According to a notable Greek social anthropologist and activist, the global student movement in solidarity with Palestine is highlighting critical questions regarding the Western world's hypocrisy, along with its colonial past and present.

Anadolu Agency WORLD
Published May 16,2024
Subscribe

The global student movement in solidarity with Palestine is bringing to the fore important questions about the Western world's hypocrisy and its colonial past and present, according to a prominent Greek social anthropologist and activist.

The students are "faced with incredible repression" because of their depth of knowledge and determination to challenge the world's major powers, Nikolas Kosmatopoulos, a faculty member at the American University of Beirut (AUB), said in an interview with Anadolu.

"The students are exercising their right to protest the US and Western complicity, both in the form of arms deliveries and diplomatic support to Israel to commit genocide in Gaza," he said.

What is noteworthy, according to him, is that the protests reveal that the Palestinian struggle inspires the global youth and allows them to articulate broader grievances and inequalities.

He said that now, many "intertwined issues" have come together with Palestinian struggle.

"In that sense, I think it's important that students rise against what they understand as colonial legacies and the colonial present in Palestine, as well as the US.

"They rise against the colonial present that murders civilians, children, women indiscriminately and the postcolonial hypocrisy that allows it to continue.

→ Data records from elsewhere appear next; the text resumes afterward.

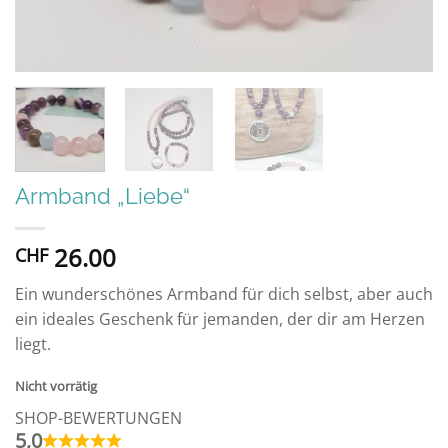
Armband „Liebe“
26.00
CHF
Ein wunderschönes Armband für dich selbst, aber auch
ein ideales Geschenk für jemanden, der dir am Herzen
liegt.
Nicht vorrätig
SHOP-BEWERTUNGEN
5,0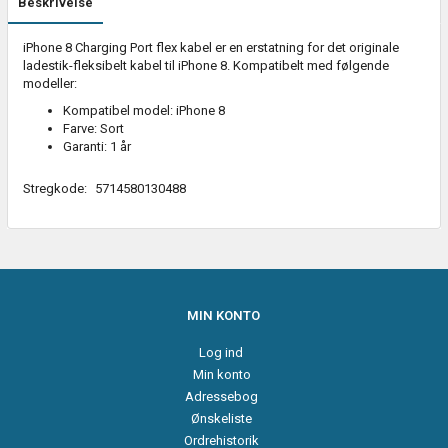
Beskrivelse
iPhone 8 Charging Port flex kabel er en erstatning for det originale
ladestik-fleksibelt kabel til iPhone 8. Kompatibelt med følgende
modeller:
Kompatibel model: iPhone 8
Farve: Sort
Garanti: 1 år
Stregkode:
5714580130488
MIN KONTO
Log ind
Min konto
Adressebog
Ønskeliste
Ordrehistorik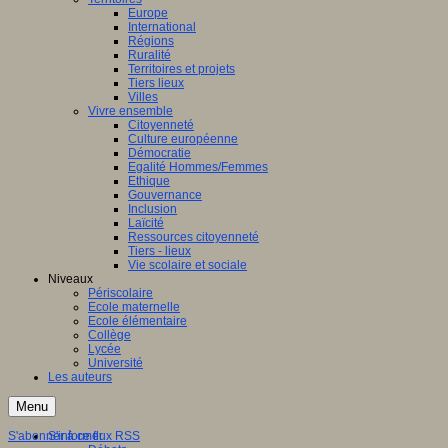
Europe
International
Régions
Ruralité
Territoires et projets
Tiers lieux
Villes
Vivre ensemble
Citoyenneté
Culture européenne
Démocratie
Egalité Hommes/Femmes
Ethique
Gouvernance
Inclusion
Laïcité
Ressources citoyenneté
Tiers - lieux
Vie scolaire et sociale
Niveaux
Périscolaire
Ecole maternelle
Ecole élémentaire
Collège
Lycée
Université
Les auteurs
Menu
S'abonner à ce flux RSS
S'informer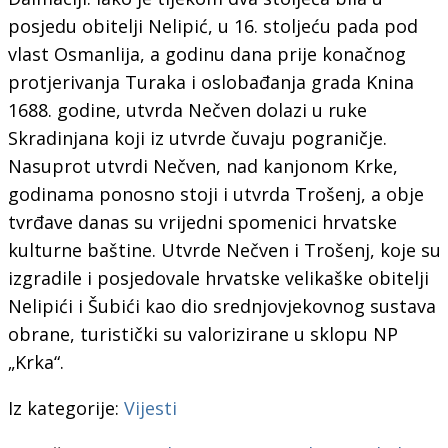
posjedu obitelji Nelipić, u 16. stoljeću pada pod
vlast Osmanlija, a godinu dana prije konačnog
protjerivanja Turaka i oslobađanja grada Knina
1688. godine, utvrda Nečven dolazi u ruke
Skradinjana koji iz utvrde čuvaju pograničje.
Nasuprot utvrdi Nečven, nad kanjonom Krke,
godinama ponosno stoji i utvrda Trošenj, a obje
tvrđave danas su vrijedni spomenici hrvatske
kulturne baštine. Utvrde Nečven i Trošenj, koje su
izgradile i posjedovale hrvatske velikaške obitelji
Nelipići i Šubići kao dio srednjovjekovnog sustava
obrane, turistički su valorizirane u sklopu NP
„Krka“.
Iz kategorije:
Vijesti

Students rise against the colonial racism that regards Palestinians as subhuman," Kosmatopoulos said.

On other issues fueling the protests, he argued that the students were also aware of the bleak future awaiting them, with student loans accumulating even as the US government cuts down on social spending to funnel more funds to Israel's war machine.

"I think the protests will definitely continue and we have to be following them closely, because they will be changing the world as the events in Gaza are changing the world."

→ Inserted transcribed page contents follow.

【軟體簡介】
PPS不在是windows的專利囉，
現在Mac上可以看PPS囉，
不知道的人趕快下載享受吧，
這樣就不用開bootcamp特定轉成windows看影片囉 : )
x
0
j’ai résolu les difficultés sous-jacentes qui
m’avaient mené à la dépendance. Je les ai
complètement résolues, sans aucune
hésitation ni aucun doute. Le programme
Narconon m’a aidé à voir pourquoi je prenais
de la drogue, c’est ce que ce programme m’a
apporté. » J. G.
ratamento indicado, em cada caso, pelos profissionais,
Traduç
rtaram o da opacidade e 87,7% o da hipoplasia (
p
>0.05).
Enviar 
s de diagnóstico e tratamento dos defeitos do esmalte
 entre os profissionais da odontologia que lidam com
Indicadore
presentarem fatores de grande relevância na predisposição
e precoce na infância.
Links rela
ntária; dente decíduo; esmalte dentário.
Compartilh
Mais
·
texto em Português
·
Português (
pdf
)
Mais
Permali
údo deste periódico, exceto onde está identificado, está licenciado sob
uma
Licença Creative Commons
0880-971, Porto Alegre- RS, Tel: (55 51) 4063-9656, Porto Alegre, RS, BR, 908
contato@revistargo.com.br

- Western credibility at stake

According to Kosmatopoulos, the West's attitude towards ongoing Israeli war crimes in Gaza and the way many Western governments and universities have treated the protests have cast a shadow over western credibility, especially for the US.

Pointing to how police and pro-Israeli media "attack protesting students" and how university administrations have expelled students for merely exercising "their legitimate right to protest," he said this made many to question the democracy in the West and whether "the West can still dictate who is democratic and who is not."

Kosmatopoulos emphasized, "Europe is also showing an ugly face, especially countries like Germany, whose stance towards the Israeli crimes in Palestine has been abysmal.

"I believe that after Gaza, Europe is not going to be the same again. I do not see how their tarnished reputation can recover after this."

He suggested that many countries in Europe "don't really care so much."

"It seems that Europe is turning its back to the rest of the world, and particularly the needs and opinions of the Global South," he said.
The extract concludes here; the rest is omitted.